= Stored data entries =
-------------------------

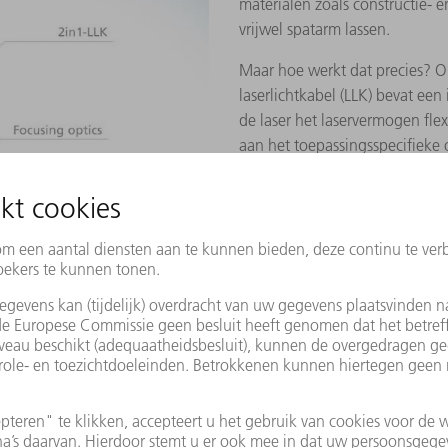
materialen zoals constructie- e
vrijwel spatarm lassen.
Maar hoe werkt dat precies? 
laserlichtkabel (LLK) bevat een
de laser het laservermogen flex
aan het toepassingsspecifieke
vermogensverdeling afhankelij
resultaat ingesteld worden.
Lassen met BrightLine Weld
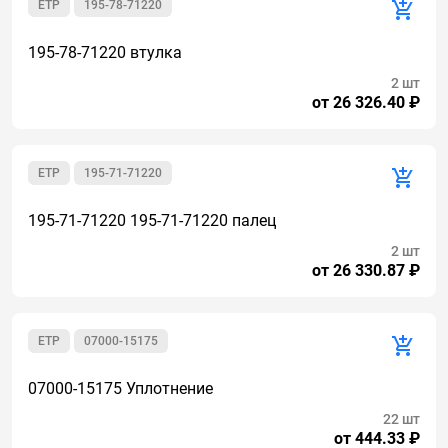
ETP
195-78-71220
195-78-71220 втулка
2 шт
от 26 326.40 ₽
ETP
195-71-71220
195-71-71220 195-71-71220 палец
2 шт
от 26 330.87 ₽
ETP
07000-15175
07000-15175 Уплотнение
22 шт
от 444.33 ₽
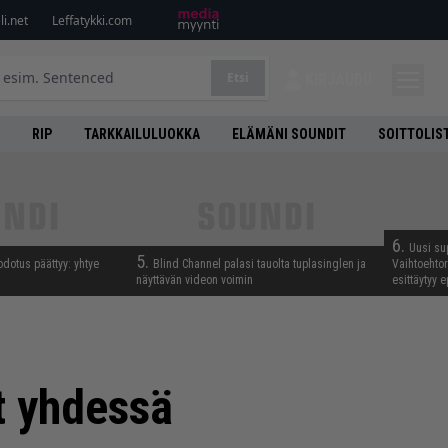
i.net
Leffatykki.com
Etsi
KIRJAUDU
RIP
TARKKAILULUOKKA
ELÄMÄNI SOUNDIT
SOITTOLIS
6.
Uusi su
5.
odotus päättyy: yhtye
Blind Channel palasi tauolta tuplasinglen ja
Vaihtoehto
näyttävän videon voimin
esittäytyy 
t yhdessä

-------------------------

= REQUIREMENT =
A word-for-word repetition of the data above, without pictures, is the expected answer.

= WORKED SOLUTION =
materialen zoals constructie- e
vrijwel spatarm lassen.
Maar hoe werkt dat precies? 
laserlichtkabel (LLK) bevat een
de laser het laservermogen flex
aan het toepassingsspecifieke
vermogensverdeling afhankelij
resultaat ingesteld worden.
Lassen met BrightLine Weld
ETP
195-78-71220
195-78-71220 втулка
2 шт
от 26 326.40 ₽
ETP
195-71-71220
195-71-71220 195-71-71220 палец
2 шт
от 26 330.87 ₽
ETP
07000-15175
07000-15175 Уплотнение
22 шт
от 444.33 ₽
i.net
Leffatykki.com
Etsi
KIRJAUDU
RIP
TARKKAILULUOKKA
ELÄMÄNI SOUNDIT
SOITTOLIS
6.
Uusi su
5.
odotus päättyy: yhtye
Blind Channel palasi tauolta tuplasinglen ja
Vaihtoehto
näyttävän videon voimin
esittäytyy 
t yhdessä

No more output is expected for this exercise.